### EXERCISE MATERIAL
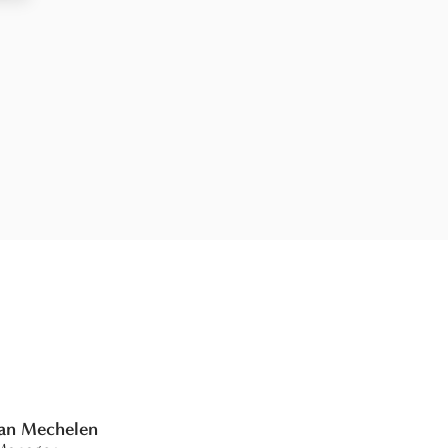
Van Mechelen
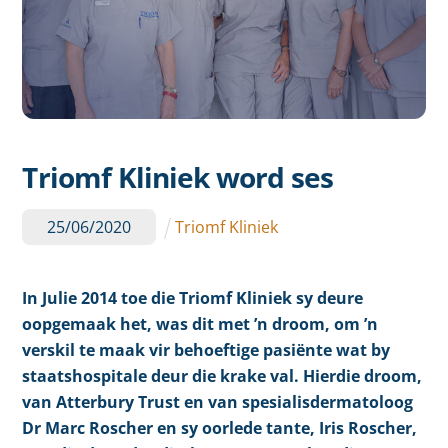
Triomf Kliniek word ses
25
/
06
/
2020
Triomf Kliniek
In Julie 2014 toe die Triomf Kliniek sy deure
oopgemaak het, was dit met ’n droom, om ’n
verskil te maak vir behoeftige pasiënte wat by
staatshospitale deur die krake val. Hierdie droom,
van Atterbury Trust en van spesialisdermatoloog
Dr Marc Roscher en sy oorlede tante, Iris Roscher,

### ASSIGNMENT
Keep every word of the data as it is when you write it out, but drop the pictures.

### SOLUTION TO THE PROBLEM
Van Mechelen
Triomf Kliniek word ses
25
/
06
/
2020
Triomf Kliniek
In Julie 2014 toe die Triomf Kliniek sy deure
oopgemaak het, was dit met ’n droom, om ’n
verskil te maak vir behoeftige pasiënte wat by
staatshospitale deur die krake val. Hierdie droom,
van Atterbury Trust en van spesialisdermatoloog
Dr Marc Roscher en sy oorlede tante, Iris Roscher,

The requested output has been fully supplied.